Gedung Pos Bloc berdiri di Jalan Pos Nomor 2, Pasar Baru, Jakarta Pusat. Saat itu gedung bernama Weltevreden.
Alasan VOC memilih Pasar Baru karena strategis serta berdekatan dengan pusat pemerintahan Istana Gubernur Jenderal yang saat ini menjadi Istana Kepresidenan Republik Indonesia. Tempa itu bisa menjadi alternatif orang-orang untuk mengirim surat lebih cepat.
Pada saat itu, Pos Bloc dimanfaatkan sebagai tempat pengiriman barang perdagangan, perkantoran, dan surat privat keluarga. Pada 1800-an, VOC bangkrut sehingga Pos Bloc beroperasi menjadi kantor pos pemerintah Hindia Belanda.
Pos Bloc mengalami renovasi pada 1913. Gedung dirancang oleh arsitek Belanda, Van Hoytema. Rancangannya menggunakan gaya arsitektur Art Deco yang dipengaruhi aliran Art and Craft pada detail interiornya.
Dalam perjalanannya, gedung Pos Bloc empat kali berganti nama. Buku berjudul 'Gedung Tua di Jakarta' terbitan Dinas Museum dan Sejarah Pemerintah DKI Jakarta menyebut, gedung ini pada awalnya dikenal dengan PTT atau Kantor PTT. Sebutan ini dikenal sejak zaman penjajahan sampai 1945.
Pada masa revolusi, Gedung PTT berubah menjadi Kantor Pos dan Telegraf Pasar Baru, kemudian berganti lagi menjadi Kantor Pos Kawar Pasar Baru.
Kemudian pada 1963, Presiden Soekarno meletakkan batu pertama pembangunan gedung pos baru yang disebut Gedung Pos Ibukota (GPI) yang juga disebut Kantor Pos Ibu Kota Jakarta Raya.
Gedung Pos dan Giro Pasar Baru lalu ditetapkan sebagai cagar budaya atau bangunan tua yang dilindungi pada 1999. Kemudian pada 2021, bangunan direvitalisasi menjadi ruang wisata dan kreasi publik, diberi nama Gedung Filateli atau Gedung Kantor Pos.

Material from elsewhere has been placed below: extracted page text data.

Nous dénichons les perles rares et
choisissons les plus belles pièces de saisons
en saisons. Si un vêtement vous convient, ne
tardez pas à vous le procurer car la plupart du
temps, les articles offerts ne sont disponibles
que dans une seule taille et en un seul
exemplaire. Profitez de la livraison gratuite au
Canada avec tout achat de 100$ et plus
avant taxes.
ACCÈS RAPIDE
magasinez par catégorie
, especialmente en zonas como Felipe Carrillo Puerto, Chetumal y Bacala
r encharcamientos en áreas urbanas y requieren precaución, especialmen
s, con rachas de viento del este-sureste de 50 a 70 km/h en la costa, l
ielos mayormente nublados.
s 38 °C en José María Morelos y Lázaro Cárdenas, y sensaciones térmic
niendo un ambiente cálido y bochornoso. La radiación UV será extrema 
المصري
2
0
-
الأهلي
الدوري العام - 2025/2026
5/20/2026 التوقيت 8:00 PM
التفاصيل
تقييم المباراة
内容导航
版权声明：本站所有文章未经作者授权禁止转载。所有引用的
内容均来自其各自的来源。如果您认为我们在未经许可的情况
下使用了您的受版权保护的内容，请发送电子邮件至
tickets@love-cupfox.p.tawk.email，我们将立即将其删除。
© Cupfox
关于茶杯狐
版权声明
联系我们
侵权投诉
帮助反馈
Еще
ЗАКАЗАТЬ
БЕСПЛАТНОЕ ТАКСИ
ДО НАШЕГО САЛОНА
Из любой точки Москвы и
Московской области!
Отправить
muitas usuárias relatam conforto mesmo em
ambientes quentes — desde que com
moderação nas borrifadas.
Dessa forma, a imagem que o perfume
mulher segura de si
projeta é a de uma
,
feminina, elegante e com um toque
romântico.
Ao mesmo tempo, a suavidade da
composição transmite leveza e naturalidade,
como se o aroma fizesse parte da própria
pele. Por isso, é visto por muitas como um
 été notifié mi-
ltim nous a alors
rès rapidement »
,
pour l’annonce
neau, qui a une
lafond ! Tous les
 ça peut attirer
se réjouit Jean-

Direktur Utama PT Pos Properti Indonesia Handriani Tjatur Setijowati mengatakan, Pos Bloc menjadi bangunan bersejarah yang orisinal. Oleh karena itu dia berharap bangunan ini bisa diterima anak muda serta menghidupkan kembali suasana Pos Indonesia.